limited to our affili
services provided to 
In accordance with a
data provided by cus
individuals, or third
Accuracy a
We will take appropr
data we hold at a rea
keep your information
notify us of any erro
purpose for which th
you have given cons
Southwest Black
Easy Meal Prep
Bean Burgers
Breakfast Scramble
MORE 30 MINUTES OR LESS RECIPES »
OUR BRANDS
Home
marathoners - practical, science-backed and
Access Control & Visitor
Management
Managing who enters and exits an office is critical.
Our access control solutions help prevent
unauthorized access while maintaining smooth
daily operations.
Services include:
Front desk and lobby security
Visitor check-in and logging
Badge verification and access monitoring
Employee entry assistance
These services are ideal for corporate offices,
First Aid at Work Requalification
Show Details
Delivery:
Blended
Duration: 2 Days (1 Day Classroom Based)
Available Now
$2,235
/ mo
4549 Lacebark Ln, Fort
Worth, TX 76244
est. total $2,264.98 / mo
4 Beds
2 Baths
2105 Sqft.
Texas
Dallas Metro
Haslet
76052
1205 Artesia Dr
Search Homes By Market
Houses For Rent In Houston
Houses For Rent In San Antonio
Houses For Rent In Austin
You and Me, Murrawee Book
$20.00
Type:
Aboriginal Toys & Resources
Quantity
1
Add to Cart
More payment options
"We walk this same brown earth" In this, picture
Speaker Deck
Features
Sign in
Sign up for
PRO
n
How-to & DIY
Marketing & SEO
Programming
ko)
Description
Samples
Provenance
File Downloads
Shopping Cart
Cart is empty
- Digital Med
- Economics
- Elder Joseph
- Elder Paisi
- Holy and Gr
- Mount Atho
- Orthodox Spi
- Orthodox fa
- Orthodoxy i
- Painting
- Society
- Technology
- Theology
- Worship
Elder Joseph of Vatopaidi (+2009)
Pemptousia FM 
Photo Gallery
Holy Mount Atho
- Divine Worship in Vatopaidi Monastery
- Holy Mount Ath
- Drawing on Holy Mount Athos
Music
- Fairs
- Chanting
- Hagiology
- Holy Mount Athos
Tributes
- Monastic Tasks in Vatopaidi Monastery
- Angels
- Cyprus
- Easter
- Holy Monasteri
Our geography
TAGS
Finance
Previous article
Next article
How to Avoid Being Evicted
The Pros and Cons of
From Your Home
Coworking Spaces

════════════════

• REQUIREMENT: Tally the lines above that hold "Houses" and write the result as a lone number.

• TASK RESULT: 3